*Data excerpts*.
========================

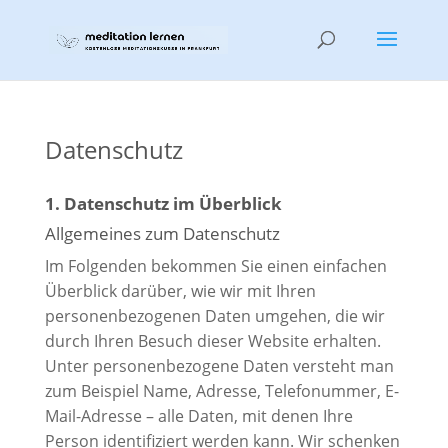
Datenschutz
1. Datenschutz im Überblick
Allgemeines zum Datenschutz
Im Folgenden bekommen Sie einen einfachen
Überblick darüber, wie wir mit Ihren
personenbezogenen Daten umgehen, die wir
durch Ihren Besuch dieser Website erhalten.
Unter personenbezogene Daten versteht man
zum Beispiel Name, Adresse, Telefonummer, E-
Mail-Adresse – alle Daten, mit denen Ihre
Person identifiziert werden kann. Wir schenken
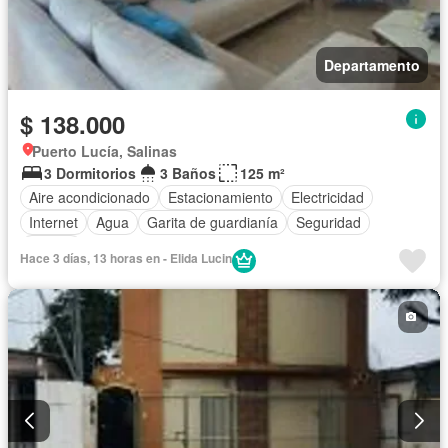
Departamento
$ 138.000
Puerto Lucía, Salinas
3 Dormitorios
3 Baños
125 m²
Aire acondicionado
Estacionamiento
Electricidad
Internet
Agua
Garita de guardianía
Seguridad
Piscina
Hace 3 días, 13 horas en - Elida Lucin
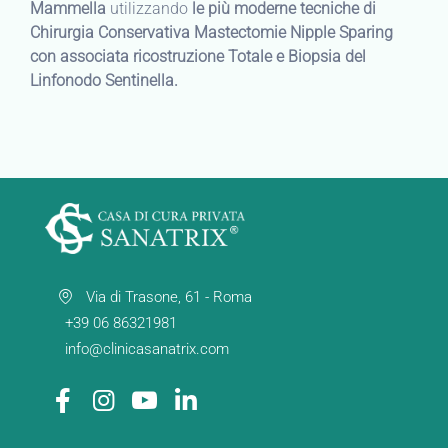
Mammella
utilizzando
le più moderne tecniche di
Chirurgia Conservativa Mastectomie Nipple Sparing
con associata ricostruzione Totale e Biopsia del
Linfonodo Sentinella.
Via di Trasone, 61 - Roma
+39 06 86321981
info@clinicasanatrix.com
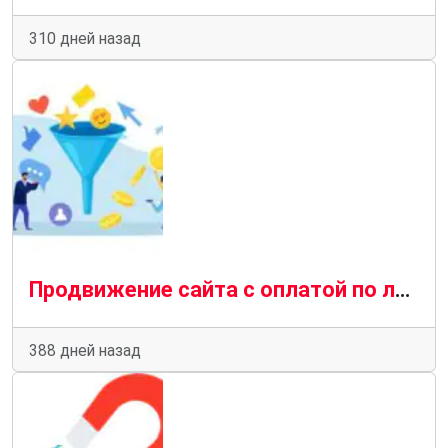
310 дней назад
Продвижение сайта с оплатой по лидам в 2025 году: как работает, для кого подходит и на что обратить внимание
388 дней назад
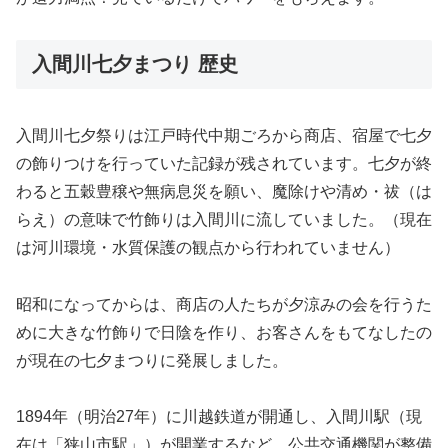
入間川七夕まつり 歴史
入間川七夕祭りは江戸時代中期ごろから商店、宿屋で七夕
の飾りつけを行っていた記録が残されています。七夕が終
わると五穀豊穣や無病息災を願い、魔除けや清め・祓（は
らえ）の意味で竹飾りは入間川に流していました。（現在
は河川環境・水質保護の観点から行われていません）
昭和になってからは、商店の人たちが夕涼みの会を行うた
めに大きな竹飾りで日陰を作り、お客さんをもてなしたの
が現在の七夕まつりに発展しました。
1894年（明治27年）に川越鉄道が開通し、入間川駅（現
在は「狭山市駅」）が開業するなど、公共交通機関が整備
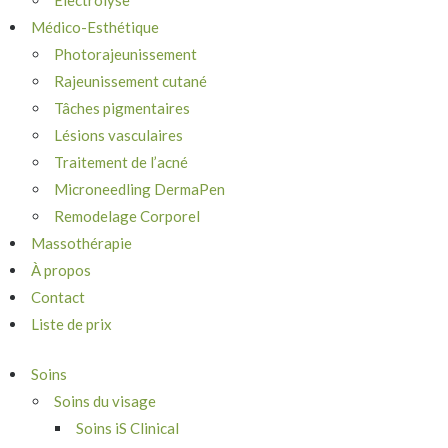
Électrolyse
Médico-Esthétique
Photorajeunissement
Rajeunissement cutané
Tâches pigmentaires
Lésions vasculaires
Traitement de l’acné
Microneedling DermaPen
Remodelage Corporel
Massothérapie
À propos
Contact
Liste de prix
Soins
Soins du visage
Soins iS Clinical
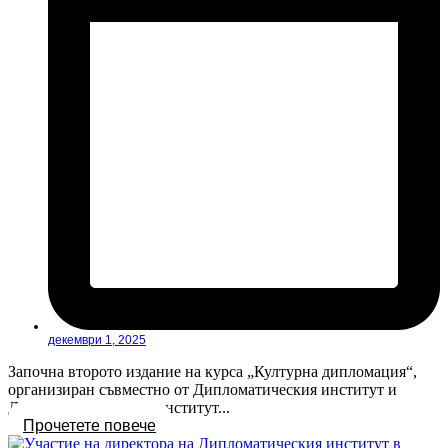
декември 1, 2025
Започна второто издание на курса „Културна дипломация“,
организиран съвместно от Дипломатическия институт и
Държавния културен институт...
Прочетете повече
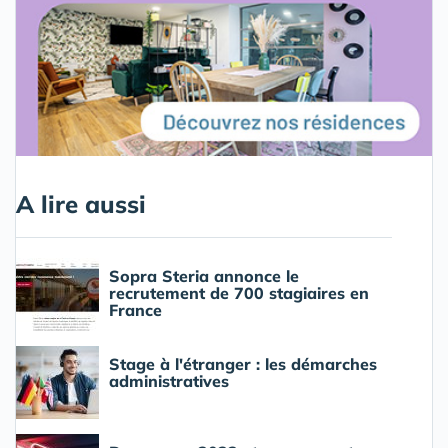
A lire aussi
Sopra Steria annonce le
recrutement de 700 stagiaires en
France
Stage à l'étranger : les démarches
administratives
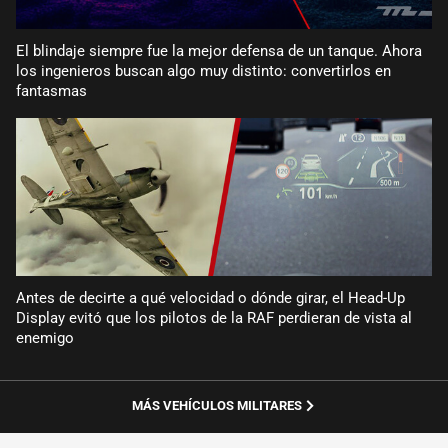
El blindaje siempre fue la mejor defensa de un tanque. Ahora
los ingenieros buscan algo muy distinto: convertirlos en
fantasmas
Antes de decirte a qué velocidad o dónde girar, el Head-Up
Display evitó que los pilotos de la RAF perdieran de vista al
enemigo
MÁS VEHÍCULOS MILITARES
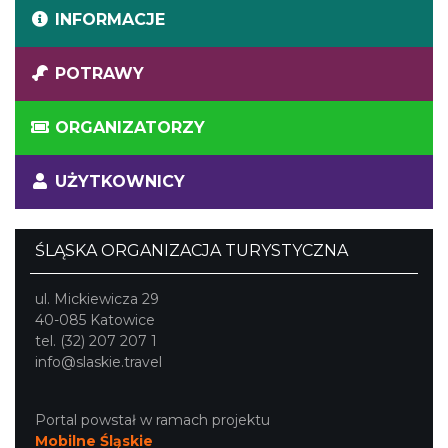
INFORMACJE
POTRAWY
ORGANIZATORZY
UŻYTKOWNICY
ŚLĄSKA ORGANIZACJA TURYSTYCZNA
ul. Mickiewicza 29
40-085 Katowice
tel. (32) 207 207 1
info@slaskie.travel
Portal powstał w ramach projektu
Mobilne Śląskie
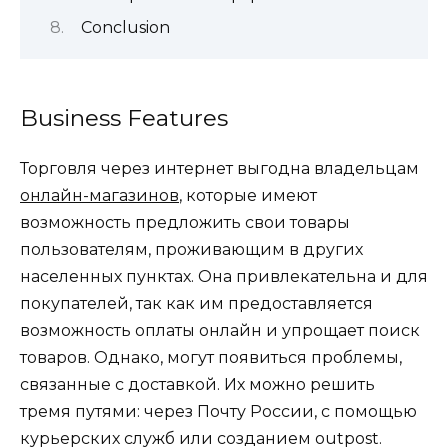
Conclusion
Business Features
Торговля через интернет выгодна владельцам
онлайн-магазинов
, которые имеют
возможность предложить свои товары
пользователям, проживающим в других
населенных пунктах. Она привлекательна и для
покупателей, так как им предоставляется
возможность оплаты онлайн
и упрощает поиск
товаров
. Однако, могут появиться проблемы,
связанные с доставкой. Их можно решить
тремя путями: через Почту России, с помощью
курьерских служб или созданием outpost.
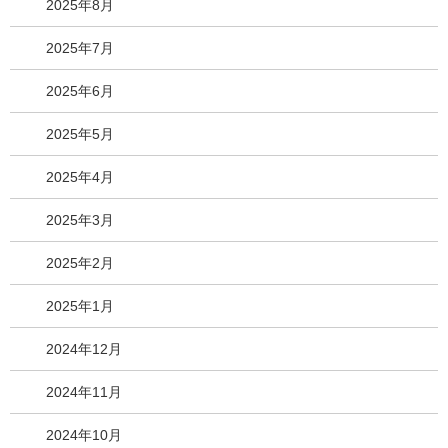
2025年8月
2025年7月
2025年6月
2025年5月
2025年4月
2025年3月
2025年2月
2025年1月
2024年12月
2024年11月
2024年10月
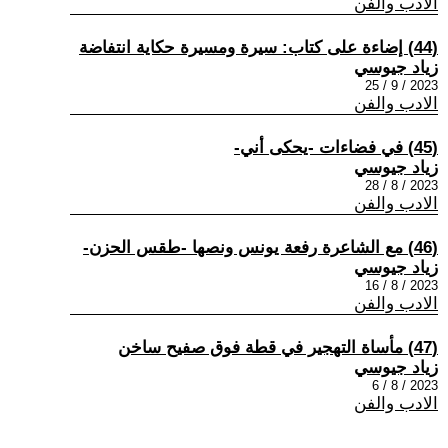
الادب والفن
(44) إضاءة على كتاب: سيرة ومسيرة حكاية انتفاضة
زياد جيوسي
2023 / 9 / 25
الادب والفن
(45) في فضاءات -يحكى أني-
زياد جيوسي
2023 / 8 / 28
الادب والفن
(46) مع الشاعرة رفعة يونس ونصها -طقس الحزن-
زياد جيوسي
2023 / 8 / 16
الادب والفن
(47) مأساة التهجير في قطة فوق صفيح ساخن
زياد جيوسي
2023 / 8 / 6
الادب والفن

========================

*WHAT THE EXERCISE ASKS*.
All entries must come back exactly as written, though without their pictures.

*RESPONSE TO THIS EXERCISE*.
Datenschutz
1. Datenschutz im Überblick
Allgemeines zum Datenschutz
Im Folgenden bekommen Sie einen einfachen
Überblick darüber, wie wir mit Ihren
personenbezogenen Daten umgehen, die wir
durch Ihren Besuch dieser Website erhalten.
Unter personenbezogene Daten versteht man
zum Beispiel Name, Adresse, Telefonummer, E-
Mail-Adresse – alle Daten, mit denen Ihre
Person identifiziert werden kann. Wir schenken
Departamento
$ 138.000
Puerto Lucía, Salinas
3 Dormitorios
3 Baños
125 m²
Aire acondicionado
Estacionamiento
Electricidad
Internet
Agua
Garita de guardianía
Seguridad
Piscina
Hace 3 días, 13 horas en - Elida Lucin
Mammella
utilizzando
le più moderne tecniche di
Chirurgia Conservativa Mastectomie Nipple Sparing
con associata ricostruzione Totale e Biopsia del
Linfonodo Sentinella.
Via di Trasone, 61 - Roma
+39 06 86321981
info@clinicasanatrix.com
310 дней назад
Продвижение сайта с оплатой по лидам в 2025 году: как работает, для кого подходит и на что обратить внимание
388 дней назад
入間川七夕まつり 歴史
入間川七夕祭りは江戸時代中期ごろから商店、宿屋で七夕
の飾りつけを行っていた記録が残されています。七夕が終
わると五穀豊穣や無病息災を願い、魔除けや清め・祓（は
らえ）の意味で竹飾りは入間川に流していました。（現在
は河川環境・水質保護の観点から行われていません）
昭和になってからは、商店の人たちが夕涼みの会を行うた
めに大きな竹飾りで日陰を作り、お客さんをもてなしたの
が現在の七夕まつりに発展しました。
1894年（明治27年）に川越鉄道が開通し、入間川駅（現
在は「狭山市駅」）が開業するなど、公共交通機関が整備
Électrolyse
Médico-Esthétique
Photorajeunissement
Rajeunissement cutané
Tâches pigmentaires
Lésions vasculaires
Traitement de l’acné
Microneedling DermaPen
Remodelage Corporel
Massothérapie
À propos
Contact
Liste de prix
Soins
Soins du visage
Soins iS Clinical
декември 1, 2025
Започна второто издание на курса „Културна дипломация“,
организиран съвместно от Дипломатическия институт и
Държавния културен институт...
Прочетете повече
A lire aussi
Sopra Steria annonce le
recrutement de 700 stagiaires en
France
Stage à l'étranger : les démarches
administratives
El blindaje siempre fue la mejor defensa de un tanque. Ahora
los ingenieros buscan algo muy distinto: convertirlos en
fantasmas
Antes de decirte a qué velocidad o dónde girar, el Head-Up
Display evitó que los pilotos de la RAF perdieran de vista al
enemigo
MÁS VEHÍCULOS MILITARES
INFORMACJE
POTRAWY
ORGANIZATORZY
UŻYTKOWNICY
ŚLĄSKA ORGANIZACJA TURYSTYCZNA
ul. Mickiewicza 29
40-085 Katowice
tel. (32) 207 207 1
info@slaskie.travel
Portal powstał w ramach projektu
Mobilne Śląskie
Conclusion
Business Features
Торговля через интернет выгодна владельцам
онлайн-магазинов
, которые имеют
возможность предложить свои товары
пользователям, проживающим в других
населенных пунктах. Она привлекательна и для
покупателей, так как им предоставляется
возможность оплаты онлайн
и упрощает поиск
товаров
. Однако, могут появиться проблемы,
связанные с доставкой. Их можно решить
тремя путями: через Почту России, с помощью
курьерских служб или созданием outpost.
2025年8月
2025年7月
2025年6月
2025年5月
2025年4月
2025年3月
2025年2月
2025年1月
2024年12月
2024年11月
2024年10月
الادب والفن
(44) إضاءة على كتاب: سيرة ومسيرة حكاية انتفاضة
زياد جيوسي
2023 / 9 / 25
الادب والفن
(45) في فضاءات -يحكى أني-
زياد جيوسي
2023 / 8 / 28
الادب والفن
(46) مع الشاعرة رفعة يونس ونصها -طقس الحزن-
زياد جيوسي
2023 / 8 / 16
الادب والفن
(47) مأساة التهجير في قطة فوق صفيح ساخن
زياد جيوسي
2023 / 8 / 6
الادب والفن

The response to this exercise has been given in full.